Гайдзин

22
18
20
22
24
26
28
30

– Половину сейчас, половину после. Он также сообщил мне, без всяких денег, что тайро Андзё болен и может не протянуть и года.

– У него есть доказательства?

– Полноте, Анри, вы же знаете, что это невозможно!

– Добейтесь, чтобы ваш осведомитель уговорил эту обезьяну тайро встретиться с Бебкоттом для медицинского осмотра… и я повышу ваше жалованье на пятьдесят процентов.

– Двойное жалованье начиная с сегодняшнего дня, двойное жалованье, и мне понадобится передать моему осведомителю приличную сумму сразу же.

– Пятьдесят процентов со дня осмотра и тридцать «мексиканцев» золотом, пять сразу, остальное потом. И ни сантима больше.

Сератар увидел, как в глазах Андре засветилась надежда. «Бедный Андре, он теряет хватку. Разумеется, я понимаю, что изрядная часть этих денег прилипнет к его рукам, но это не страшно, работать со шпионами – грязное дело, а Андре особенно грязен, хотя и очень умен. И несчастен».

Он протянул руку и подцепил последний кусочек единственной головки сыра бри, которая прибыла с последним пакетботом, на льду, за фантастическую плату.

– Будьте терпеливы с беднягой, Вервен, а?

Каждый день он ожидал увидеть признаки болезни, но они не появлялись, и с каждым днем Андре казался немножко моложе, изнуренное выражение, не сходившее с его лица, пропало. Только вспыльчивости и раздражительности в нем прибавилось.

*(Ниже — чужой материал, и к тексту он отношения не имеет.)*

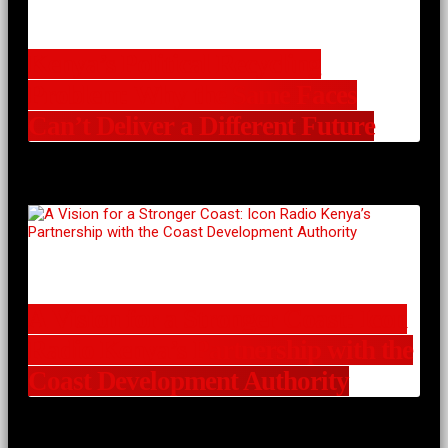
Kenya’s Political Recycling
Problem: Why the Same Faces
Can’t Deliver a Different Future
A Vision for a Stronger Coast: Icon
Radio Kenya’s Partnership with the
Coast Development Authority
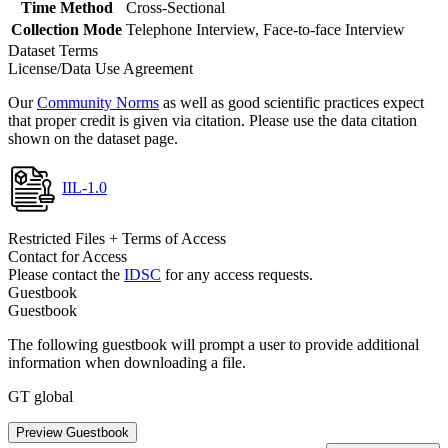
Time Method
Cross-Sectional
Collection Mode
Telephone Interview, Face-to-face Interview
Dataset Terms
License/Data Use Agreement
Our
Community Norms
as well as good scientific practices expect
that proper credit is given via citation. Please use the data citation
shown on the dataset page.
IIL-1.0
Restricted Files + Terms of Access
Contact for Access
Please contact the
IDSC
for any access requests.
Guestbook
Guestbook
The following guestbook will prompt a user to provide additional
information when downloading a file.
GT global
Preview Guestbook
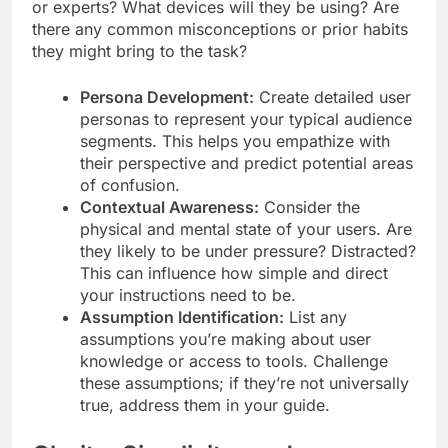
or experts? What devices will they be using? Are
there any common misconceptions or prior habits
they might bring to the task?
Persona Development:
Create detailed user
personas to represent your typical audience
segments. This helps you empathize with
their perspective and predict potential areas
of confusion.
Contextual Awareness:
Consider the
physical and mental state of your users. Are
they likely to be under pressure? Distracted?
This can influence how simple and direct
your instructions need to be.
Assumption Identification:
List any
assumptions you’re making about user
knowledge or access to tools. Challenge
these assumptions; if they’re not universally
true, address them in your guide.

«Mon Dieu! Личная встреча с Ёси! И если Бебкотт сможет осмотреть этого кретина Андзё, может быть, даже вылечить его, по моей инициативе, – ничего, что Бебкотт англичанин, за такое я выторгую у сэра Уильяма какие-нибудь другие преимущества, – мы сделаем огромный шаг вперед».

Он поднял бокал:

– Вервен, топ brave, чума на всех англичан и Vive la France![37]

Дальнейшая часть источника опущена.